A poetiza Madhavi-devi, a irmã de Ramananda Raya, escreve em uma de suas canções: “Os tenros e doces versos do
Sri Gita-govinda, trazendo o nome de Radha, se entrelaçam com as
khanduas [peças de roupas usadas por Jagannatha todas as noites], que o Senhor Jagannatha mantém bem próximo de Seus membros”.
O
Chaitanya-charitamrita
explica que Krishna vem como Chaitanya a fim de entender os sentimentos
de Radharani. Durante o Ratha-yatra, Ele dança em êxtase perante o
Senhor Jagannatha (Krishna) para
chamar Sua atenção.
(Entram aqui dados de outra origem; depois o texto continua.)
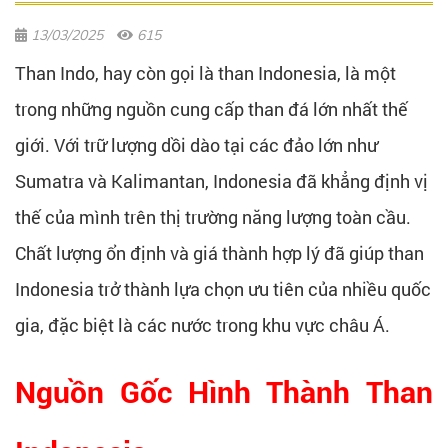
13/03/2025
615
Than Indo, hay còn gọi là than Indonesia, là một
trong những nguồn cung cấp than đá lớn nhất thế
giới. Với trữ lượng dồi dào tại các đảo lớn như
Sumatra và Kalimantan, Indonesia đã khẳng định vị
thế của mình trên thị trường năng lượng toàn cầu.
Chất lượng ổn định và giá thành hợp lý đã giúp than
Indonesia trở thành lựa chọn ưu tiên của nhiều quốc
gia, đặc biệt là các nước trong khu vực châu Á.
Nguồn Gốc Hình Thành Than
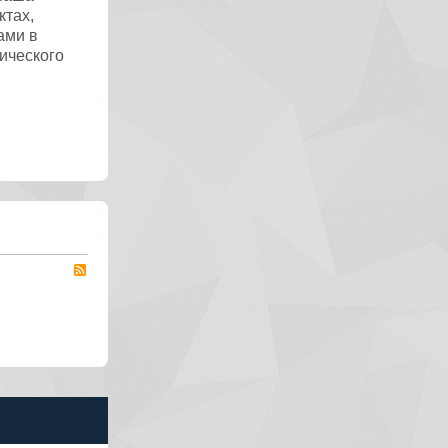
ктах,
ами в
ического
RSS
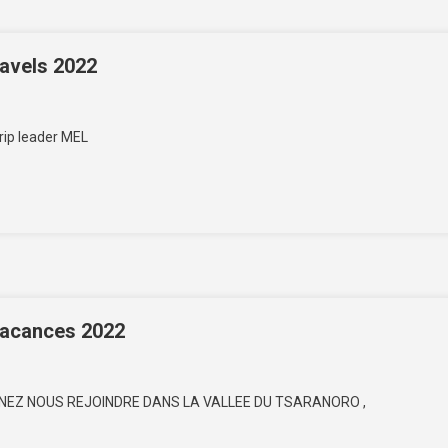
avels 2022
rip leader MEL
vacances 2022
 VENEZ NOUS REJOINDRE DANS LA VALLEE DU TSARANORO ,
Em resposta, Jagannatha O consola: “Eu nunca
esqueci nenhuma
gopi ou gopa, muito menos Você, Srimati Radhika. Como poderia Eu esquecê-lA?”.
O Senhor Chaitanya dança em êxtase diante do carro de Jagannatha durante o festival de Ratha-yatra.
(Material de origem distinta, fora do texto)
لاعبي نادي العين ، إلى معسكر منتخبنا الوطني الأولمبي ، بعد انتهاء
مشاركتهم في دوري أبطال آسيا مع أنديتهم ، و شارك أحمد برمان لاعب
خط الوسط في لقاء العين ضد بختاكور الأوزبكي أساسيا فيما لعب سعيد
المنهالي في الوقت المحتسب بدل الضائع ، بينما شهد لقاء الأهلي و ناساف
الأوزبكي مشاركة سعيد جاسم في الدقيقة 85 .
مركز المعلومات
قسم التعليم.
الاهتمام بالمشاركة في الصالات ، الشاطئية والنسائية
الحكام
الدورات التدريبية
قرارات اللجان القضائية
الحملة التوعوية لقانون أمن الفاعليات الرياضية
Narada Muni revelou a Gopa-kumara no
Brihad-bhagavatamrita
(2.5.212-214): “Eternamente querida a Sri Krishnadeva, tanto quanto Sua
bela Mathura-dhama, é aquela Purushottama-kshetra. Lá, o Senhor não só
exibe Sua opulência suprema,
mas também encanta Seus devotos agindo como uma pessoa ordinária deste
mundo. E se você continuar não estando plenamente satisfeito após chegar
lá e vê-lO, então ao menos fique lá por algum tempo para conseguir sua
meta desejada. É claro que sua meta última
é amor puro pelos pés de lótus de Krishna, a vida e alma das divinas gopis – amor que segue o humor da própria Vrajabhumi do Senhor. Você não está procurando por outra coisa”. Amor por Jagannatha
é krishna-prema, amor por Krishna, que é nossa meta última. Krishna Se tornou acessível a todos em Sua forma como Jagannatha.
Uma
vez que o Senhor Jagannatha não é outro senão Krishna, Sua morada é
idêntica a Vrindavana, onde Krishna executa Seus passatempos
infantis. Jagannatha Puri – também chamada Purushottama-kshetra, Sri
Kshetra e Nilachala [o local da montanha azul] – contém todos os
passatempos (lilas)
de Krishna em Vrindavana, embora possam porventura estarem escondidos de olhos materiais. O
Vaishnava-tantra afirma: “Qualquer
lila de Krishna que é manifesta em Gokula, Mathura ou Dwaraka são encontradas em Nilachala, Sri Kshetra”.
Através da apropriada visão espiritual – olhos untados por amor puro por Deus,
krishna-prema – a pessoa pode ver todos os passatempos de Krishna ali presentes.